*Task requirements:* If a line in the entries below includes "Dream", pick it out and copy it.

*Records to use:*

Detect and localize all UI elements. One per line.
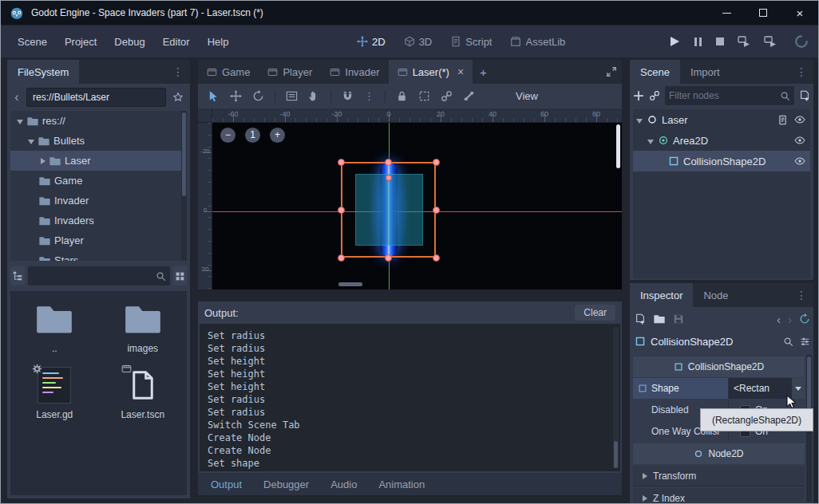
section-z-index[interactable]: Z Index: [633, 488, 805, 504]
dock-options-icon[interactable]: ⋮: [793, 60, 810, 84]
tab-filesystem[interactable]: FileSystem: [7, 60, 79, 84]
canvas-hscrollbar[interactable]: [338, 282, 362, 286]
rotate-tool-button[interactable]: [252, 90, 264, 102]
tab-import[interactable]: Import: [680, 60, 730, 84]
resize-handle[interactable]: [433, 254, 440, 262]
fs-tree-item-game[interactable]: Game: [10, 171, 187, 191]
resize-handle[interactable]: [385, 159, 392, 166]
search-properties-icon[interactable]: [783, 337, 793, 347]
minimize-button[interactable]: [708, 1, 745, 25]
nav-back-button[interactable]: ‹: [10, 90, 23, 104]
pan-tool-button[interactable]: [308, 90, 320, 102]
fs-tree-item-bullets[interactable]: Bullets: [10, 131, 187, 151]
scene-tab-game[interactable]: Game: [198, 60, 259, 84]
scrollbar-thumb[interactable]: [182, 112, 186, 196]
tools-sliders-icon[interactable]: [800, 337, 810, 347]
stop-button[interactable]: [716, 37, 724, 45]
distraction-free-button[interactable]: [606, 60, 617, 84]
fs-tree-item-res[interactable]: res://: [10, 111, 187, 131]
canvas[interactable]: − 1 +: [212, 123, 622, 289]
mode-script[interactable]: Script: [444, 33, 498, 51]
tree-scrollbar[interactable]: [181, 111, 187, 261]
fs-tree-item-stars[interactable]: Stars: [10, 250, 187, 261]
clear-button[interactable]: Clear: [575, 305, 615, 321]
file-item-up[interactable]: ..: [10, 299, 99, 354]
view-menu[interactable]: View: [516, 84, 538, 108]
fs-tree-item-invader[interactable]: Invader: [10, 191, 187, 211]
tab-node[interactable]: Node: [693, 283, 738, 307]
canvas-vscrollbar[interactable]: [616, 124, 620, 168]
shape-property-label[interactable]: Shape: [633, 378, 729, 399]
pause-button[interactable]: [693, 37, 702, 46]
dock-options-icon[interactable]: ⋮: [169, 60, 187, 84]
file-list-mode-button[interactable]: [173, 266, 188, 285]
log-scrollbar[interactable]: [613, 327, 619, 468]
new-resource-button[interactable]: [635, 313, 646, 325]
file-item-laser-tscn[interactable]: Laser.tscn: [99, 365, 188, 420]
bottom-tab-audio[interactable]: Audio: [330, 478, 357, 490]
menu-project[interactable]: Project: [56, 33, 105, 51]
resize-handle[interactable]: [338, 159, 345, 166]
scene-node-area2d[interactable]: Area2D: [633, 130, 810, 151]
attach-script-button[interactable]: [799, 90, 810, 101]
visibility-eye-icon[interactable]: [794, 135, 805, 146]
tab-scene[interactable]: Scene: [630, 60, 680, 84]
lock-object-button[interactable]: [396, 90, 408, 102]
node-origin-handle[interactable]: [386, 175, 392, 181]
history-forward-button[interactable]: ›: [788, 313, 792, 326]
section-transform[interactable]: Transform: [633, 466, 805, 486]
close-button[interactable]: ×: [781, 1, 818, 25]
collapse-icon[interactable]: [28, 140, 34, 144]
mode-3d[interactable]: 3D: [398, 33, 439, 51]
add-node-button[interactable]: [633, 90, 644, 101]
script-icon[interactable]: [777, 115, 788, 125]
save-resource-button[interactable]: [673, 313, 684, 325]
visibility-eye-icon[interactable]: [794, 114, 805, 125]
object-history-button[interactable]: [799, 313, 810, 325]
bottom-tab-output[interactable]: Output: [211, 478, 242, 490]
play-scene-button[interactable]: [738, 35, 750, 48]
resize-handle[interactable]: [338, 254, 345, 262]
file-item-images[interactable]: images: [99, 299, 188, 354]
select-tool-button[interactable]: [208, 90, 220, 102]
scene-node-collisionshape2d[interactable]: CollisionShape2D: [633, 151, 810, 171]
scene-tab-player[interactable]: Player: [259, 60, 321, 84]
resize-handle[interactable]: [433, 159, 440, 166]
scrollbar-thumb[interactable]: [614, 441, 618, 468]
menu-editor[interactable]: Editor: [154, 33, 199, 51]
output-log[interactable]: Set radius Set radius Set height Set hei…: [200, 324, 620, 471]
close-tab-icon[interactable]: ×: [457, 65, 464, 78]
bottom-tab-debugger[interactable]: Debugger: [263, 478, 309, 490]
move-tool-button[interactable]: [230, 90, 242, 102]
collapse-icon[interactable]: [17, 120, 23, 124]
menu-help[interactable]: Help: [199, 33, 238, 51]
ungroup-object-button[interactable]: [441, 90, 453, 102]
play-custom-scene-button[interactable]: [764, 35, 777, 48]
scene-node-laser[interactable]: Laser: [633, 109, 810, 130]
file-search-input[interactable]: [32, 270, 156, 282]
resize-handle[interactable]: [433, 207, 440, 214]
group-object-button[interactable]: [418, 90, 430, 102]
scene-tab-invader[interactable]: Invader: [321, 60, 388, 84]
zoom-in-button[interactable]: +: [270, 128, 285, 143]
filter-nodes-input[interactable]: [669, 90, 780, 101]
fs-tree-item-laser[interactable]: Laser: [10, 151, 187, 171]
zoom-reset-button[interactable]: 1: [245, 128, 260, 143]
fs-tree-item-invaders[interactable]: Invaders: [10, 211, 187, 230]
resize-handle[interactable]: [338, 207, 345, 214]
play-button[interactable]: [671, 37, 679, 46]
file-item-laser-gd[interactable]: Laser.gd: [10, 365, 99, 420]
load-resource-button[interactable]: [654, 313, 665, 325]
fs-tree-item-player[interactable]: Player: [10, 230, 187, 250]
new-scene-tab-button[interactable]: +: [473, 60, 494, 84]
favorite-button[interactable]: [169, 92, 187, 103]
resize-handle[interactable]: [385, 254, 392, 262]
snap-toggle-button[interactable]: [342, 90, 354, 102]
collapse-icon[interactable]: [647, 140, 654, 144]
maximize-button[interactable]: [745, 1, 781, 25]
dock-options-icon[interactable]: ⋮: [793, 283, 810, 307]
menu-debug[interactable]: Debug: [105, 33, 153, 51]
collapse-icon[interactable]: [636, 119, 643, 124]
expand-icon[interactable]: [41, 158, 46, 164]
zoom-out-button[interactable]: −: [220, 128, 235, 143]
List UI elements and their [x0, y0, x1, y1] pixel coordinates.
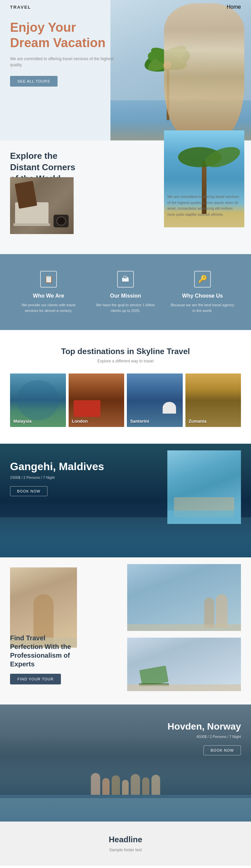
maldives-title: Gangehi, Maldives	[10, 460, 104, 473]
destinations-grid: Malaysia London Santorini Zumania	[10, 373, 241, 427]
person-6	[142, 777, 149, 795]
site-footer: Headline Sample footer text	[0, 822, 251, 866]
person-4	[122, 780, 129, 795]
info-title-2: Why Choose Us	[169, 293, 236, 299]
nav-home[interactable]: Home	[227, 4, 241, 10]
maldives-content: Gangehi, Maldives 2300$ / 2 Persons / 7 …	[10, 460, 104, 496]
norway-people-group	[91, 773, 160, 795]
maldives-resort-image	[167, 451, 241, 524]
main-nav: Home	[227, 4, 241, 10]
norway-section: Hovden, Norway 4500$ / 2 Persons / 7 Nig…	[0, 705, 251, 822]
person-1	[91, 773, 101, 795]
explore-section: Explore the Distant Corners of the World…	[0, 141, 251, 254]
destination-zumania-label: Zumania	[189, 418, 206, 424]
hero-title: Enjoy Your Dream Vacation	[10, 20, 117, 51]
perfection-image-right-bottom	[127, 638, 241, 691]
perfection-title: Find Travel Perfection With the Professi…	[10, 633, 77, 669]
person-2	[103, 778, 110, 795]
find-your-tour-button[interactable]: FIND YOUR TOUR	[10, 674, 61, 684]
hero-section: Enjoy Your Dream Vacation We are committ…	[0, 0, 251, 141]
maldives-section: Gangehi, Maldives 2300$ / 2 Persons / 7 …	[0, 444, 251, 557]
site-header: TRAVEL Home	[0, 0, 251, 14]
maldives-price: 2300$ / 2 Persons / 7 Night	[10, 475, 104, 479]
site-logo: TRAVEL	[10, 5, 31, 10]
destinations-title: Top destinations in Skyline Travel	[10, 347, 241, 356]
destinations-header: Top destinations in Skyline Travel Explo…	[10, 347, 241, 364]
info-item-choose-us: 🔑 Why Choose Us Because we are the best …	[169, 271, 236, 313]
perfection-content: Find Travel Perfection With the Professi…	[10, 633, 77, 684]
perfection-image-right-top	[127, 564, 241, 631]
maldives-book-button[interactable]: BOOK NOW	[10, 486, 48, 496]
footer-subtext: Sample footer text	[10, 847, 241, 852]
mountain-icon: 🏔	[117, 271, 134, 287]
info-desc-0: We provide our clients with travel servi…	[15, 302, 82, 313]
destination-santorini-label: Santorini	[130, 418, 149, 424]
info-item-who-we-are: 📋 Who We Are We provide our clients with…	[15, 271, 82, 313]
info-desc-1: We have the goal to service 1 billion cl…	[92, 302, 159, 313]
explore-items-image	[10, 177, 74, 234]
destination-malaysia[interactable]: Malaysia	[10, 373, 66, 427]
hero-woman-figure	[164, 3, 244, 137]
norway-title: Hovden, Norway	[168, 721, 241, 732]
destination-malaysia-label: Malaysia	[13, 418, 31, 424]
info-title-0: Who We Are	[15, 293, 82, 299]
destination-zumania[interactable]: Zumania	[186, 373, 241, 427]
destination-london-label: London	[72, 418, 88, 424]
footer-headline: Headline	[10, 835, 241, 844]
destinations-section: Top destinations in Skyline Travel Explo…	[0, 330, 251, 444]
key-icon: 🔑	[194, 271, 211, 287]
destination-santorini[interactable]: Santorini	[127, 373, 183, 427]
hero-subtitle: We are committed to offering travel serv…	[10, 56, 117, 68]
norway-content: Hovden, Norway 4500$ / 2 Persons / 7 Nig…	[168, 721, 241, 755]
info-title-1: Our Mission	[92, 293, 159, 299]
info-item-mission: 🏔 Our Mission We have the goal to servic…	[92, 271, 159, 313]
info-banner-section: 📋 Who We Are We provide our clients with…	[0, 254, 251, 330]
person-5	[131, 774, 140, 795]
norway-price: 4500$ / 2 Persons / 7 Night	[168, 735, 241, 739]
norway-water	[0, 795, 251, 822]
person-3	[112, 775, 120, 795]
info-desc-2: Because we are the best travel agency in…	[169, 302, 236, 313]
destination-london[interactable]: London	[68, 373, 124, 427]
person-7	[151, 775, 160, 795]
clipboard-icon: 📋	[40, 271, 57, 287]
see-all-tours-button[interactable]: SEE ALL TOURS	[10, 76, 58, 87]
travel-perfection-section: Find Travel Perfection With the Professi…	[0, 557, 251, 705]
hero-background	[110, 0, 251, 141]
explore-body-text: We are committed to offering travel serv…	[167, 194, 241, 217]
hero-content: Enjoy Your Dream Vacation We are committ…	[10, 20, 117, 87]
destinations-subtitle: Explore a different way to travel	[10, 359, 241, 364]
norway-book-button[interactable]: BOOK NOW	[203, 745, 241, 755]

*Solution to the problem:*
hero-title: Enjoy Your Dream Vacation	[10, 20, 117, 51]
hero-section: Enjoy Your Dream Vacation We are committ…	[0, 0, 251, 141]
hero-content: Enjoy Your Dream Vacation We are committ…	[10, 20, 117, 87]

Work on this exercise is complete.